This file contains all the code from the NICAR 2016 hands-on R workshop. It was created by your instructors,

Coulter Jones, coulter.jones@wsj.com

Amelia McNamara, amcnamara@smith.edu

Code is available on github, http://bit.ly/NICAR16-R and slides on http://bit.ly/NICAR-Rhtml

R has a bit of a learning curve but once you get used to it, you’re off to the races. Keep in mind you will get a ton of errors while you’re learning R — in fact, you’ll still deal with errors even if you’re a master user! Google is your friend — copy and paste the error into Google and see what others have written.

PRO TIP: R is VERY VERY VERY case-sensitive. A misplaced capital letter or double-quote where there should be a single-quote might just be the culprit to your error.

And don’t forget — save EVERYTHING! RStudio allows you to save your data, your scripts, your history, your entire RStudio workspace — save it all and save often.

RStudio is a great interface to the R language.
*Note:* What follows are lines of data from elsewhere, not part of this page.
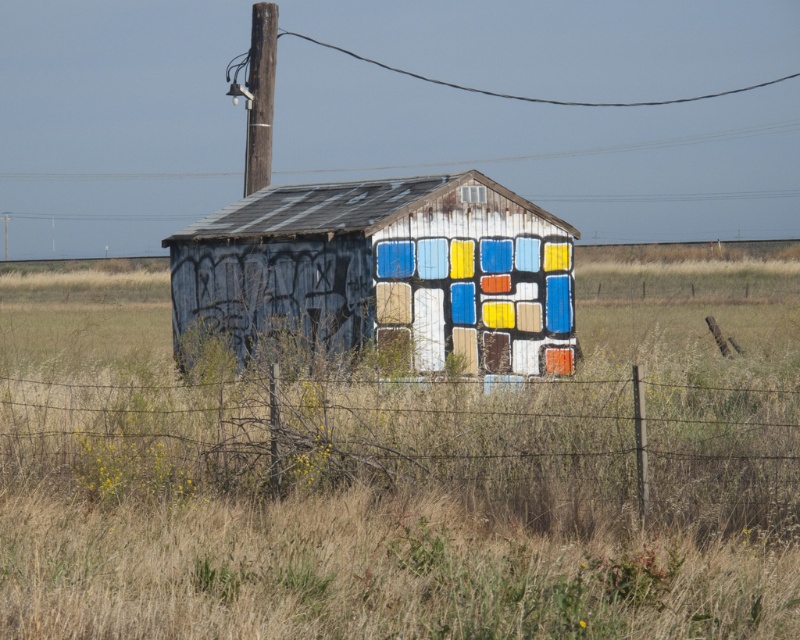 You are a maintenance worker needing to inspect both the brown wooden telegraph pole at upper center and the transparent plastic window at upper center. Given that your ladder is 8 meters long, can you safely reach both objects from the ground without moving the ladder?

The distance between the brown wooden telegraph pole at upper center and the transparent plastic window at upper center is 8.48 meters. Since the ladder is only 8 meters long, it is not long enough to safely reach both objects without moving it.

Looking at this image, you are a maintenance worker checking the electrical setup of the shed. You need to determine which wire has a larger width between the wire mesh at lower center and the black wire at upper center. Which one is wider?

The wire mesh at lower center is less than black wire at upper center in width, so the black wire at upper center is wider. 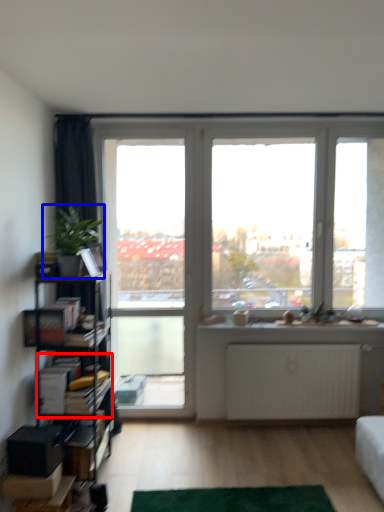 Question: Which object appears closest to the camera in this image, book (highlighted by a red box) or houseplant (highlighted by a blue box)?

Choices:
 (A) book
 (B) houseplant

Answer: (B)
The interface has 4 panes.

You’ll do your coding in the **Console** (lower left, looks like Terminal/command line).

The **Environment and History** (upper right) panes keep track of everything you have loaded into your environment (mostly, data) and all the R commands you have ever typed. This is great because you can search through your past code to find commands you may have forgotten.

The **Source** pane is on the upper left and displays your data tables, as well as any documents you are reading or editing (maybe, you’re looking at this document there!).

The **Files/Plots/Packages/Help/View** pane on the lower right does a bunch of stuff — holds files, displays the graphs you’ve made, shows the packages you have installed, and more. Perhaps the most important tab of that lower right pane is Help. R has two help functions. Forget what an average or mean is? Try this.

`?mean`

or

`help(mean)`

- R Cookbook. Both a website, http://www.cookbook-r.com/, and a book, http://smile.amazon.com/gp/product/1449316956/
- A Compendium of Commands to Teach Statistics with R. Both a downloadable pdf, http://mosaic-web.org/go/Master-Core.pdf, and a book, http://smile.amazon.com/Compendium-Commands-Teach-Statistics/dp/0983965889
- Start Teaching with R. Both a downloadable pdf, http://mosaic-web.org/go/Master-Starting.pdf and a book, http://smile.amazon.com/Start-Teaching-R-Randall-Pruim/dp/0983965862/r
- Using R for Intro Stats: Downloadable pdf, http://cran.r-project.org/doc/contrib/Verzani-SimpleR.pdf

Do you like having something printed out and at your side at all times?

- RStudio cheatsheets: http://www.rstudio.com/resources/cheatsheets/ On the RStudio interface, packages (dplyr, ggplot2), RMarkdown, etc.
- Minimal R: https://cran.r-project.org/web/packages/mosaic/vignettes/MinimalR.pdf

- R Cookbook. Both a website, http://www.cookbook-r.com/, and a book, http://smile.amazon.com/gp/product/1449316956/
- Quick R: http://www.statmethods.net/
- R-bloggers: find out awesome things people are doing with R http://www.r-bloggers.com/

- Johns Hopkins Coursera Course on R: https://www.coursera.org/course/rprog. Part of the Data Science specialization, https://www.coursera.org/specializations/jhu-data-science. Courses are free, but specialization costs money.
- DataCamp: https://www.datacamp.com/ Interactive way to learn R in the browser. Free to start, pretty cheap to continue.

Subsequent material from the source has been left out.